When you create a Python object --- let's say a list --- you need to increment its reference count, which is stored globally. This means acquiring the GIL. There's no way around that. But if you're in a C extension and you just want to, say, put an integer on the stack, or make a call to malloc or free, you don't need to acquire the GIL. So if you write the program at that level, using only C and C++ constructs, you can release the GIL.
I've been writing statistical parsers in Cython for a few years now. (Before spaCy I had an implementation for my academic research.) Getting the entire parsing loop written without the GIL was hard. By late 2015 I had the machine learning, hash table, outer parsing loop, and most of the feature extraction as nogil code. But the state object had a complicated interface, and was implemented as a cdef class. I couldn't create this object or store it in a container without acquiring the GIL.

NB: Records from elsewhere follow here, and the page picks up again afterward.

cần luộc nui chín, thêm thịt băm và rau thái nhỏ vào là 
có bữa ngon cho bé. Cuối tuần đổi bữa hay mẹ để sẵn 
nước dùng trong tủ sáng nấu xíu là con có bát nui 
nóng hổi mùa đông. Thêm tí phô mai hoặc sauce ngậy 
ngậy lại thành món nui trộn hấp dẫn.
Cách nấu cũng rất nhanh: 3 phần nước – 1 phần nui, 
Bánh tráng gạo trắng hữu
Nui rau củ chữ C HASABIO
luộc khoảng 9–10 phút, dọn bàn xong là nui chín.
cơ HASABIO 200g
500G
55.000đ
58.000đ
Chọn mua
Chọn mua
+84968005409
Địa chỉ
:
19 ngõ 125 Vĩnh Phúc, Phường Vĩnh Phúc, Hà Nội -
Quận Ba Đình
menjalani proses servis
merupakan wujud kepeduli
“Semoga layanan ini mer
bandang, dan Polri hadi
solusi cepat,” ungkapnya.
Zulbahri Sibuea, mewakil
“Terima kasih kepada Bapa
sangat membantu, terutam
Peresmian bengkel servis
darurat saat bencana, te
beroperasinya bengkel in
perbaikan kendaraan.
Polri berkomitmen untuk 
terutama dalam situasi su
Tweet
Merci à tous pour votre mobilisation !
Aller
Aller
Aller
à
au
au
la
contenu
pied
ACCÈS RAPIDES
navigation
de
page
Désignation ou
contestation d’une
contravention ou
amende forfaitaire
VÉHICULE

The break-through came when I figured out an undocumented way to write a C++ class in Cython. This allowed me to hollow out the existing cdef class that controlled the parser state. I proxied its interface to the inner C++ class, method by method. This way I could keep the code working, and make sure I didn't introduce any subtle bugs into the feature calculation.
You can see the inner class here: https://github.com/spacy-io/spaCy/blob/master/spacy/syntax/_state.pxd
If you navigate around the git history of this file, you can see the patches where I implemented the .pipe method.